Developmental psychologists know that “popular” and “likable” are two different things. First one has to do with power. The latter is what makes you loved and happy.

From Awkward: The Science of Why We’re Socially Awkward and Why That’s Awesome:

Both popular and likable people tend to be socially fluent, but people motivated by popularity use their mind-reading skills to boost their social status or protect their position in the social hierarchy. Conversely, likable people are more likely to use their mind-reading skills to ensure that they act in fair and collaborative ways. Put differently, people driven by popularity approach situations thinking, “What’s in it for me?” whereas likable people are thinking, “What can I do to contribute?” People who are motivated by popularity tend to focus on short-term social gains, but these grabs for power come at the cost of burning social capital. They are more likely to use tactics that erode social capital such as manipulation, gossip, and degrading others for personal gain. Although likable people may not always win the contest for having the most Instagram followers or win the nomination for homecoming king or queen, they are more likely to be happy, have higher self-esteem, and find more reliable friendships.

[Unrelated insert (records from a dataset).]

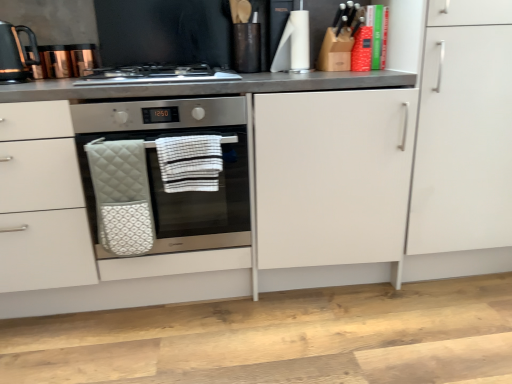 Question: Is white striped fabric hand towel at center, placed as the 2th hand towel when sorted from left to right, oriented away from black glossy kettle at upper left?

Choices:
 (A) no
 (B) yes

Answer: (A)

Question: Is white striped fabric hand towel at center, placed as the 2th hand towel when sorted from left to right, touching black glossy kettle at upper left?

Choices:
 (A) no
 (B) yes

Answer: (A)

Question: Is white striped fabric hand towel at center, placed as the 2th hand towel when sorted from left to right, to the left of black glossy kettle at upper left from the viewer's perspective?

Choices:
 (A) no
 (B) yes

Answer: (A)

Question: Is white striped fabric hand towel at center, arranged as the first hand towel when viewed from the right, closer to the viewer compared to black glossy kettle at upper left?

Choices:
 (A) yes
 (B) no

Answer: (A)

Question: Does white striped fabric hand towel at center, placed as the 2th hand towel when sorted from left to right, have a lesser height compared to black glossy kettle at upper left?

Choices:
 (A) yes
 (B) no

Answer: (A)

Question: Would you say black glossy kettle at upper left is to the left or to the right of quilted white oven mitt at center, which is the 1th hand towel in left-to-right order, in the picture?

Choices:
 (A) right
 (B) left

Answer: (B)

Question: Do you think black glossy kettle at upper left is within quilted white oven mitt at center, arranged as the 2th hand towel when viewed from the right, or outside of it?

Choices:
 (A) inside
 (B) outside

Answer: (B)

Question: Is point (10, 33) positioned closer to the camera than point (110, 246)?

Choices:
 (A) closer
 (B) farther

Answer: (B)

Question: In terms of width, does black glossy kettle at upper left look wider or thinner when compared to quilted white oven mitt at center, which is the 1th hand towel in left-to-right order?

Choices:
 (A) wide
 (B) thin

Answer: (A)

Question: Is stainless steel gas stove at center in front of or behind white matte cabinet at right in the image?

Choices:
 (A) behind
 (B) front

Answer: (A)

Question: In terms of width, does stainless steel gas stove at center look wider or thinner when compared to white matte cabinet at right?

Choices:
 (A) wide
 (B) thin

Answer: (B)

Question: Is stainless steel gas stove at center taller or shorter than white matte cabinet at right?

Choices:
 (A) short
 (B) tall

Answer: (A)

Question: From a real-world perspective, relative to white matte cabinet at right, is stainless steel gas stove at center vertically above or below?

Choices:
 (A) above
 (B) below

Answer: (A)

Question: Which is correct: white striped fabric hand towel at center, placed as the 2th hand towel when sorted from left to right, is inside quilted white oven mitt at center, which is the 1th hand towel in left-to-right order, or outside of it?

Choices:
 (A) outside
 (B) inside

Answer: (A)

Question: Is white striped fabric hand towel at center, arranged as the first hand towel when viewed from the right, to the left or to the right of quilted white oven mitt at center, which is the 1th hand towel in left-to-right order, in the image?

Choices:
 (A) right
 (B) left

Answer: (A)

Being cooperative and pleasant is what leads to good friendships long after graduation. Trying to be popular — striving for power in relationships — has correlations with addiction, loneliness, and depression.

From Popular: The Power of Likability in a Status-Obsessed World:

One study examined more than ten thousand Swedish youth and then followed them over the next thirty to forty years. The children’s likability was measured at the age of thirteen along with a host of possible factors that could explain both their likability and later outcomes. Researchers measured each subject’s IQ, aggressive and disruptive behavior, history of physical and mental illness, parents’ level of education and income, and even the child’s future goals. After accounting for all of these possible influences on adult outcomes, it was likability that predicted happiness, employment, and income decades later.

Being likable is what predicted happiness and income in adulthood. You don’t need to worry about being cool anymore. High school is over.

Now go hug your friends or I’m going to shove you into a locker.